Being less big and butch, though, it got me thinking about what that means, to be perceived by a 2-year-old as a daddy when clearly, in my own mind, I have Future Mommy stamped on my forehead. It reminds me of how my niece, Carney, used to tell me, after reciting her line about how girls are pretty like mommy and boys are handsome like daddy, that I was handsome.

At some point after she turned 3, I became pretty just like all the other girls.

Carney’s mother used to tell me she thought it was my short hair that had Carney confused, but I think Carney and Harrison are vocalizing nuances that older kids and adults might just be too polite to say out loud. My partner and I have been saying for years that I am the “play aunt” and the “play mommy” (to our cocker spaniel) while she is the one the injured or tired or sad children or dogs in our life turn to for comfort and nurturing.
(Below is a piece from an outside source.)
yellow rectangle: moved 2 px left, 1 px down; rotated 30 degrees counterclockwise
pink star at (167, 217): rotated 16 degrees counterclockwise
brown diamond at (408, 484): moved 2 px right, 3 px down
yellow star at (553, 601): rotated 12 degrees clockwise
It’s not that I can’t comfort or nurture, because I can, and do — and was reassured of this when a sobbing Harrison reached out for me instead of his mother when he fell off the hotel bed this weekend. But I tend to so strongly cast myself in the “let’s have fun!” role that when something serious comes up, I’m not the one the kids (or the dog) usually turn to.

When my oldest niece, who’s now 19, was a little girl, her mother got pregnant and married a man who was about my age, which was around 20. I asked Tara if she could imagine me having a baby at that age and she told me, in the infinite wisdom of a 5-year-old, that I was too young. I agreed with her, but I asked her why I was too young if Rob, her new little sister’s father, wasn’t.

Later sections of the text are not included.